Guangdong Geriatrics Institute, Guangdong Provincial People's Hospital, Guangdong Academy of Medical Sciences, Guangzhou, Guangdong 510080, China.
Chin Med J (Engl). 2019 May 5;132(9):1053-1062. doi: 10.1097/CM9.0000000000000210.
High on-treatment platelet reactivity (HTPR) has been suggested as a risk factor for patients with ischemic vascular disease. We explored a predictive model of platelet reactivity to clopidogrel and the relationship with clinical outcomes.
A total of 441 patients were included. Platelet reactivity was measured by light transmittance aggregometry after receiving dual antiplatelet therapy. HTPR was defined by the consensus cutoff of maximal platelet aggregation >46% by light transmittance aggregometry. CYP2C19 loss-of-function polymorphisms were identified by DNA microarray analysis. The data were compared by binary logistic regression to find the risk factors. The primary endpoint was major adverse clinical events (MACEs), and patients were followed for a median time of 29 months. Survival curves were constructed with Kaplan-Meier estimates and compared by log-rank tests between the patients with HTPR and non-HTPR.

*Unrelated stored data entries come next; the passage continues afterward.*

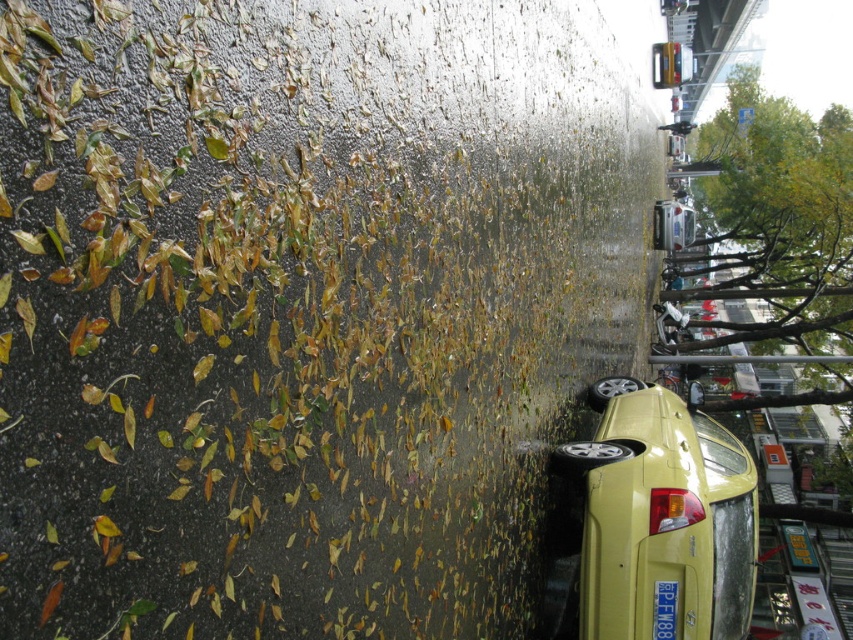 Question: Can you confirm if yellow matte car at lower right is thinner than yellow plastic license plate at lower right?

Choices:
 (A) yes
 (B) no

Answer: (B)

Question: Which point is closer to the camera taking this photo?

Choices:
 (A) (660, 593)
 (B) (715, 433)

Answer: (A)

Question: Does yellow matte car at lower right have a lesser width compared to yellow plastic license plate at lower right?

Choices:
 (A) yes
 (B) no

Answer: (B)

Question: Does yellow matte car at lower right lie in front of yellow plastic license plate at lower right?

Choices:
 (A) no
 (B) yes

Answer: (B)

Question: Among these objects, which one is nearest to the camera?

Choices:
 (A) yellow matte car at lower right
 (B) yellow plastic license plate at lower right

Answer: (A)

The rate of HTPR was 17.2%. Logistic regression identified the following predictors of HTPR: age, therapy regimen, body mass index, diabetes history, CYP2C192, or CYP2C193 variant. The area under the curve of receiver operating characteristic for the HTPR predictive model was 0.793 (95% confidence interval: 0.738-0.848). Kaplan-Meier analysis showed that patients with HTPR had a higher incidence of MACE than those with non-HTPR (21.1% vs. 9.9%; χ = 7.572, P = 0.010).
Our results suggest that advanced age, higher body mass index, treatment with regular dual antiplatelet therapy, diabetes, and CYP2C192 or CYP2C193 carriers are significantly associated with HTPR to clopidogrel. The predictive model of HTPR has useful discrimination and good calibration and may predict long-term MACE.
高血小板反应性(HTPR)已被认为是缺血性血管疾病患者的一个危险因素。我们探讨了一种预测氯吡格雷血小板反应性的模型及其与临床结局的关系。
共纳入 441 例患者。在接受双联抗血小板治疗后,通过光透射聚集法测量血小板反应性。高血小板反应性定义为光透射聚集最大血小板聚集率>46%的共识截止值。通过 DNA 微阵列分析确定 CYP2C19 失活功能多态性。通过二元逻辑回归比较数据,以找到危险因素。主要终点为主要不良临床事件(MACEs),并对患者进行了中位数为 29 个月的随访。Kaplan-Meier 估计构建生存曲线,并通过对数秩检验比较 HTPR 患者与非 HTPR 患者之间的生存曲线。
HTPR 发生率为 17.2%。逻辑回归确定了 HTPR 的以下预测因素:年龄、治疗方案、体重指数、糖尿病史、CYP2C192 或 CYP2C193 变异。HTPR 预测模型的曲线下面积为 0.793(95%置信区间:0.738-0.848)。Kaplan-Meier 分析显示,HTPR 患者的 MACE 发生率高于非 HTPR 患者(21.1%比 9.9%;χ=7.572,P=0.010)。
我们的研究结果表明,年龄较大、体重指数较高、常规双联抗血小板治疗、糖尿病以及 CYP2C192 或 CYP2C193 携带者与氯吡格雷的 HTPR 显著相关。HTPR 的预测模型具有良好的区分度和校准度,可预测长期 MACE。